About Addex Therapeutics
Addex Therapeutics (www.addextherapeutics.com) is a biopharmaceutical company focused on the development of novel, orally available, small molecule allosteric modulators for neurological disorders. Addex lead drug candidate, dipraglurant (mGluR5 negative allosteric modulator or NAM) has successfully completed a Phase IIa POC in Parkinson’s disease levodopa-induced dyskinesia (PD-LID), and is being prepared to enter Phase III for PD-LID. In parallel, dipraglurant’s therapeutic use in dystonia is being investigated. Addex second clinical program, ADX71149 (mGluR2 positive allosteric modulator or PAM) is being developed in collaboration with Janssen Pharmaceuticals, Inc for Epilepsy.

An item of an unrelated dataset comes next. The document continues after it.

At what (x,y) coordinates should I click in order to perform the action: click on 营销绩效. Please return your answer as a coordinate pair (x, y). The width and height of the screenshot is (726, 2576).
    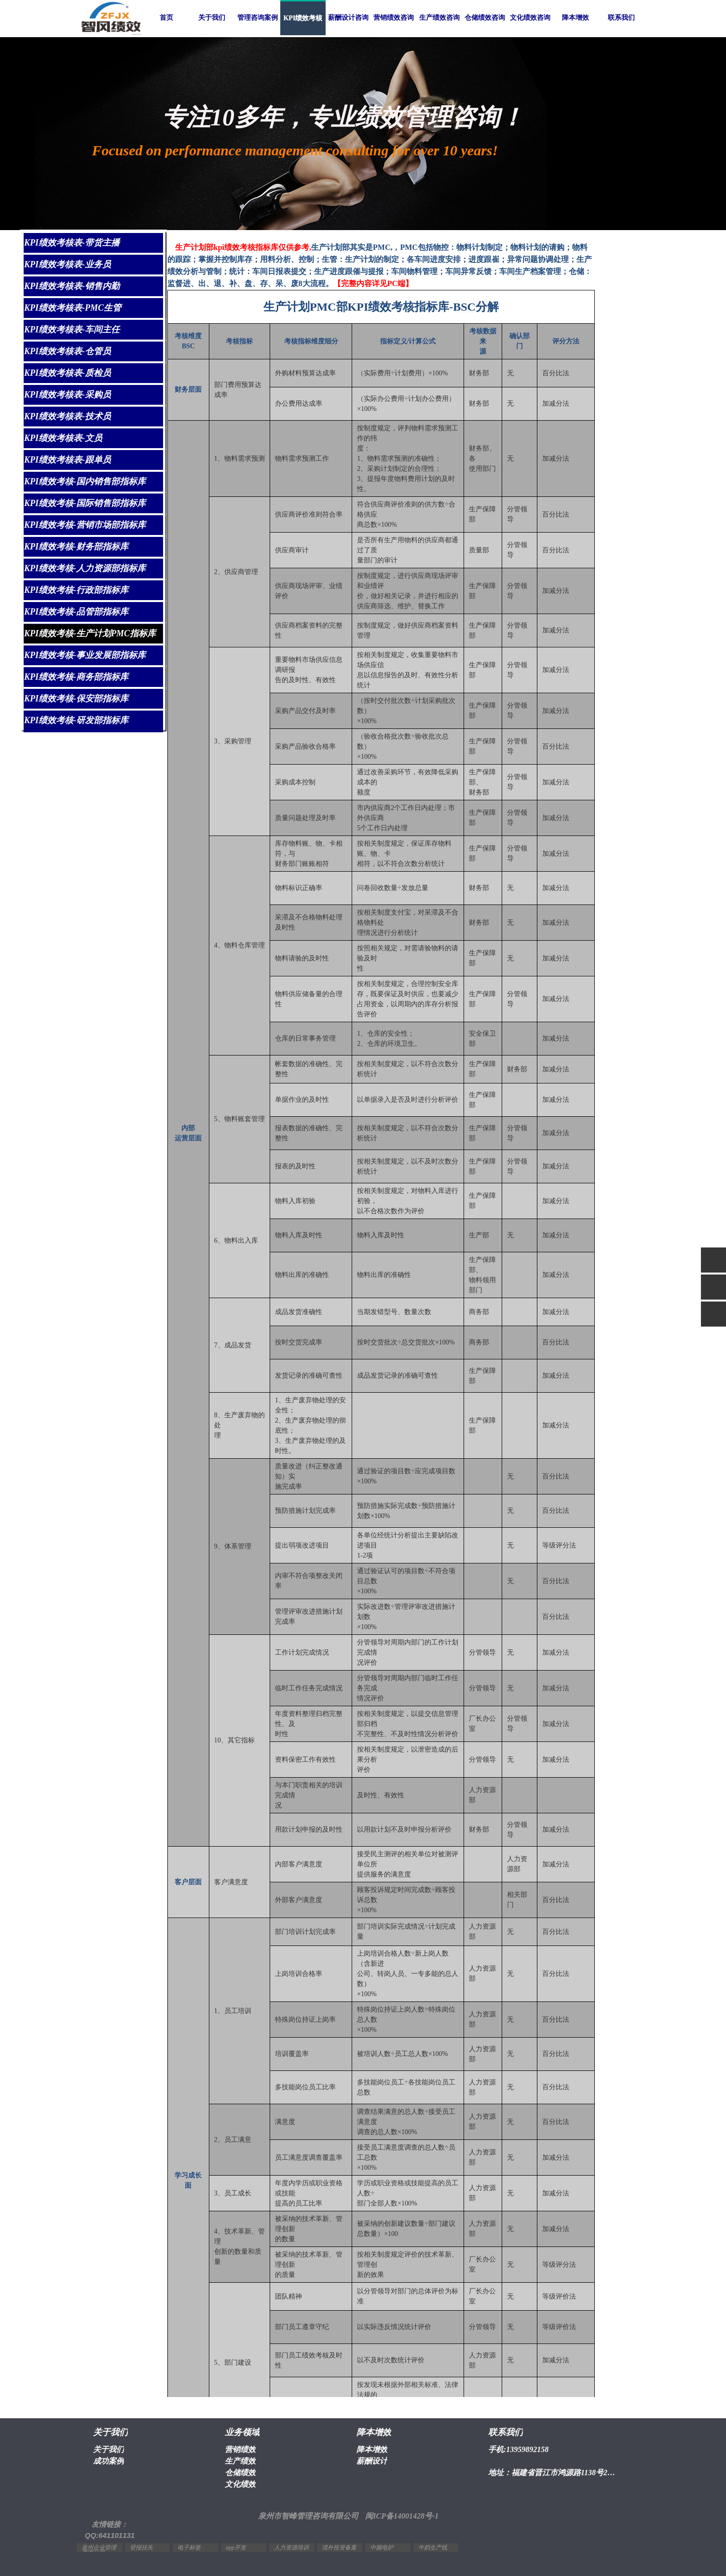
    Looking at the image, I should click on (240, 2449).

Addex also has several preclinical programs including: ADX71441 (GABAB receptor PAM) which has received regulatory approval to start Phase I and is being investigated for therapeutic use in Charcot-Marie-Tooth (Type 1A) disease, alcohol use disorder and nicotine dependence; mGluR4PAM for drug abuse and dependence, Parkinson’s disease and other neurodegenerative diseases; mGluR2NAM for treatment resistant depression and cognitive deficits; mGluR7NAM for psychosomatic disorders, TrkBPAM for neurodegenerative disorders; and GLP1PAM for type 2 diabetes. Allosteric modulators are an emerging class of small molecule drugs which have the potential to be more specific and confer significant therapeutic advantages over conventional "orthosteric" small molecule or biological drugs. Addex allosteric modulator drug discovery platform targets receptors and other proteins that are recognized as essential for therapeutic intervention – the Addex pipeline was generated from this pioneering allosteric modulator drug discovery platform.

Press Contacts:
Tim Dyer
Chief Executive Officer
Addex Therapeutics
Telephone: +41 22 884 15 61
Email: PR(at)addextherapeutics.com


Disclaimer / Forward-looking statements: This communication does not constitute an offer or invitation to subscribe for or purchase any securities of Addex Therapeutics Ltd. This publication may contain certain forward-looking statements concerning the Company and its business. Such statements involve certain risks, uncertainties and other factors which could cause the actual results, financial condition, performance or achievements of the Company to be materially different from those expressed or implied by such statements. Readers should therefore not place undue reliance on these statements, particularly not in connection with any contract or investment decision. The Company disclaims any obligation to update these forward-looking statements.